The d'Alembert's principle is employed to reformulate the dynamic problem into an equivalent set of static problems suitable for processing by the FEM solver, a procedure commonly referred to as a "quasi-static" simulation1. The MbD solver provides the joint forces and torques, as well as the position, velocity and acceleration vectors defined at the origin coordinate system2 of each part in the assembly. These MbD joint forces and torques are distributed as Concentrated LOADs (CLOADs)3, following a sinusoidal profile; across the appropriate FEM nodes located on the bearing surfaces of each part.

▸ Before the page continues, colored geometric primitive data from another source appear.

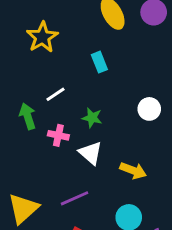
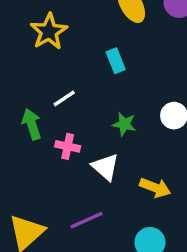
green star: (92, 118) -> (124, 124), moved

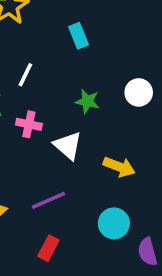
white line: (64, 98) -> (25, 75), turned -30

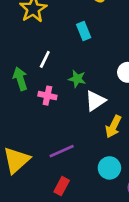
green star: (87, 101) -> (77, 79), moved
white triangle: (68, 146) -> (95, 101), moved, turned 45
yellow arrow: (119, 167) -> (113, 127), turned 95

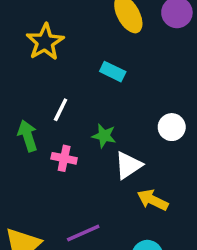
cyan rectangle: (84, 31) -> (113, 72), turned -42
yellow arrow: (113, 127) -> (153, 200), turned 90

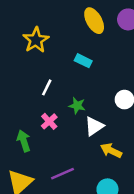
green arrow: (28, 136) -> (24, 141), moved
pink cross: (64, 158) -> (49, 121), turned 35

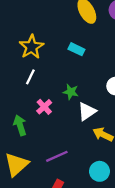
yellow star: (36, 40) -> (31, 47), moved
white line: (47, 87) -> (30, 77), moved

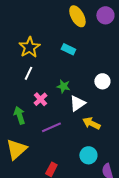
purple line: (57, 156) -> (51, 127), moved

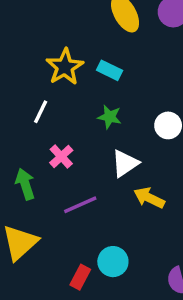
yellow star: (29, 47) -> (65, 67), moved
green star: (63, 86) -> (110, 117), moved
cyan circle: (88, 155) -> (113, 262), moved

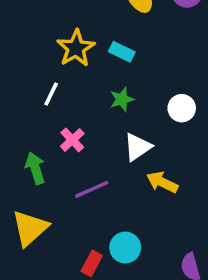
green star: (110, 117) -> (122, 99), turned -30

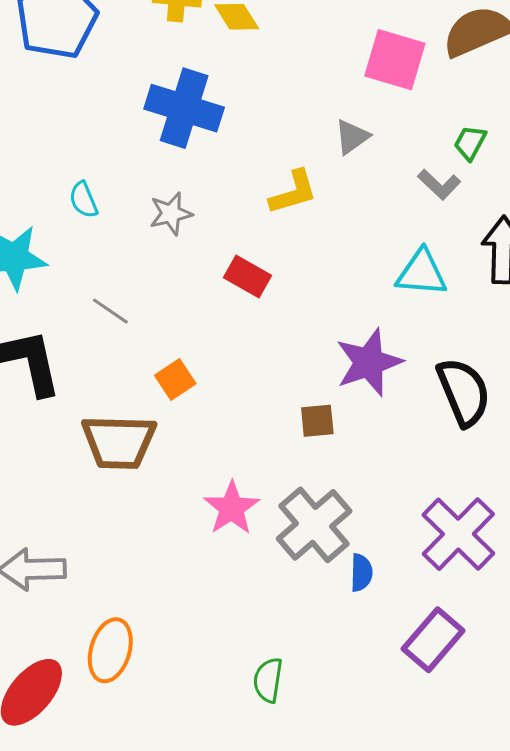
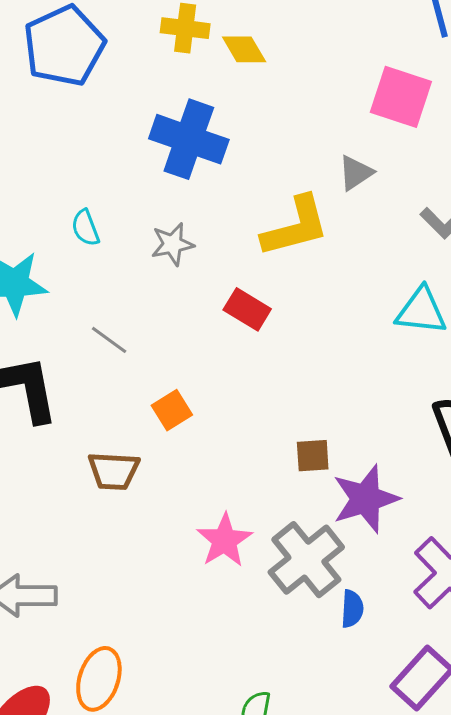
yellow L-shape: (293, 192) -> (295, 227), size x1.4
purple star: (369, 362) -> (366, 499), moved
brown trapezoid: (119, 442) -> (114, 471), size x0.7

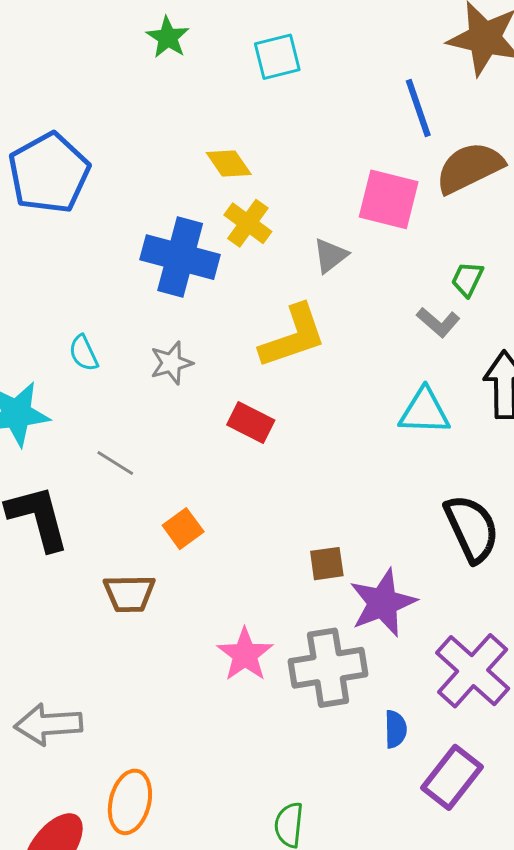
yellow cross: (185, 28) -> (248, 223), moved, turned 33
gray triangle: (356, 173) -> (330, 256), moved
gray cross: (306, 560) -> (328, 668), turned 34
blue semicircle: (352, 609) -> (396, 729), moved

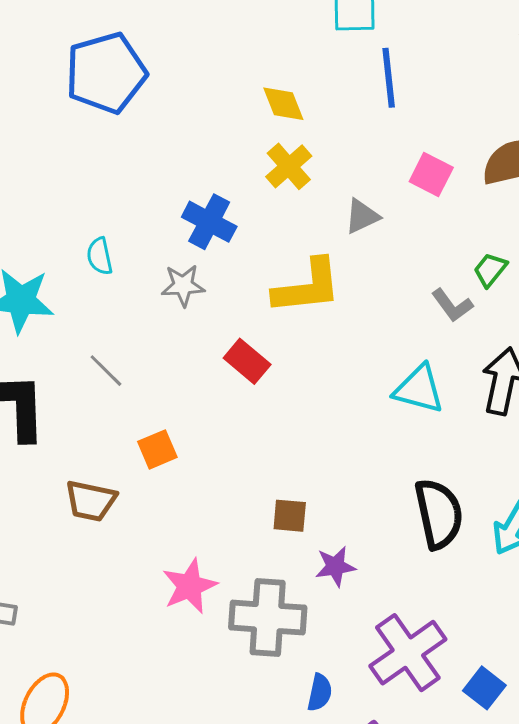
blue line: (418, 108) -> (389, 78), moved
pink square: (389, 199) -> (431, 175), size x0.7
blue cross: (180, 257) -> (209, 222), moved, size x0.7
purple star: (383, 603) -> (335, 566), size x0.6

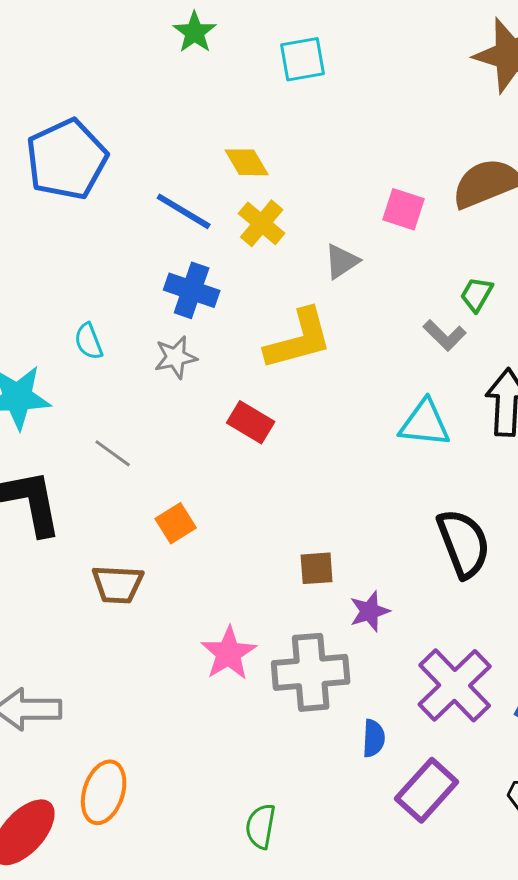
blue line: (389, 78) -> (184, 211), moved, turned -44

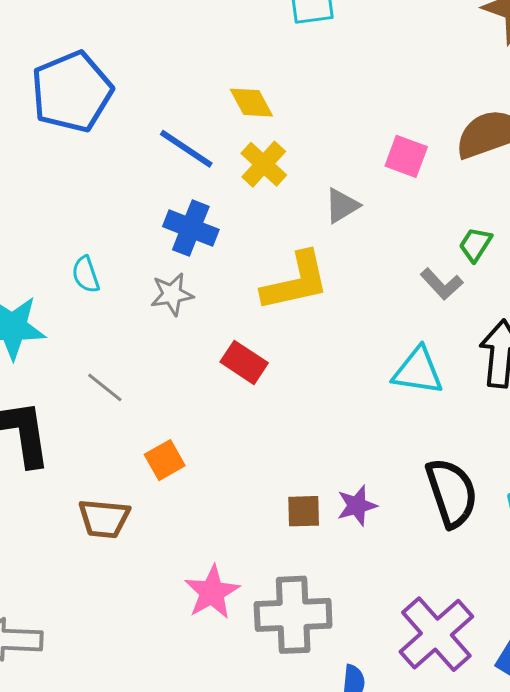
purple star: (370, 611) -> (357, 506), moved

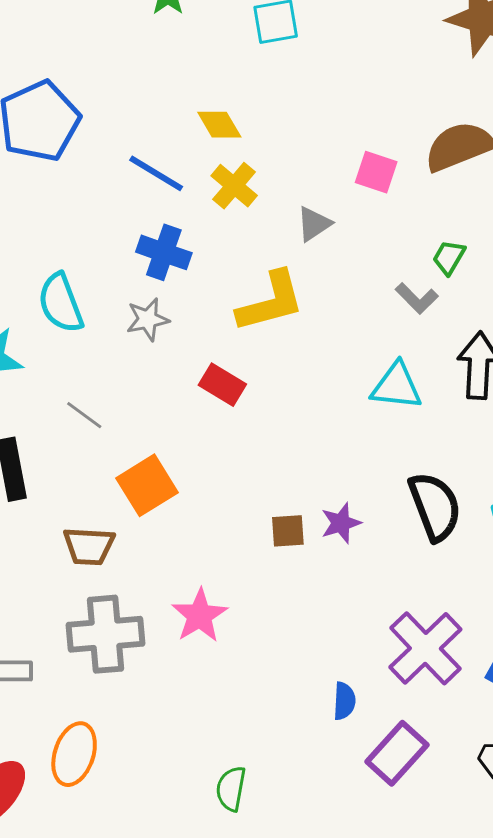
cyan semicircle: (86, 274) -> (61, 303), size x1.6
orange square: (165, 460) -> (147, 485), size x1.5
gray cross: (293, 615) -> (106, 634), moved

The mass of each volume element in the FEM mesh is determined from its volume and the user-prescribed material density. The total acceleration at the center of mass of each volume element is obtained as the sum of the centripetal, transverse, and translational contributions. Subsequently, the d'Alembert forces4 for each volume element are computed as the negative product of total accelerations at element center of mass (CM) and the corresponding element masses.

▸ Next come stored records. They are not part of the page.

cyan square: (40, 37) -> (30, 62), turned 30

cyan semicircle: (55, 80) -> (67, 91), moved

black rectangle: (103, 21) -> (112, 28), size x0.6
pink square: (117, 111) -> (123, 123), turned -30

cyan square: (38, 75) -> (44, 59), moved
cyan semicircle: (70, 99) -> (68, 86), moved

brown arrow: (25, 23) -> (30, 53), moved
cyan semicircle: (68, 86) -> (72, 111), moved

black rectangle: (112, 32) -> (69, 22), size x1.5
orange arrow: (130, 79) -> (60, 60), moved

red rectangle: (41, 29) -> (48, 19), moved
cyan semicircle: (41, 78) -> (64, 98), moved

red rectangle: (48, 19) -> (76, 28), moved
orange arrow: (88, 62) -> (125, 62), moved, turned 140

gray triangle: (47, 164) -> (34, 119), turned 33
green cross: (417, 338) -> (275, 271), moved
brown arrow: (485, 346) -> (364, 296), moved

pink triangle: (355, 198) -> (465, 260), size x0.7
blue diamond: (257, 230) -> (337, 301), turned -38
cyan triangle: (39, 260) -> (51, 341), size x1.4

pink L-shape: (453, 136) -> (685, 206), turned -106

The videos below depict the distribution of the joint forces among the FEM nodes, as well as the weight and d'Alembert force vectors at the center of mass of each FEM mesh volume element (tetrahedrons in this example). Joint FEM loads and d'Alembert forces are shown using red lines. Weight vectors are depicted by white lines5.
As mentioned, the pin is grounded. For the FEM simulation, all the nodes belonging to the top and bottom circular faces of the pin are grounded.
In the videos below, the weight and d'Alembert force vectors are shown only for a representative sample of all the volume elements in the mesh. This facillitates the visualization of the joint force FEM loads. These loads are applied in compression, to the adequate nodes of the bearing surfaces. The heads of the arrows are depicted by a white line.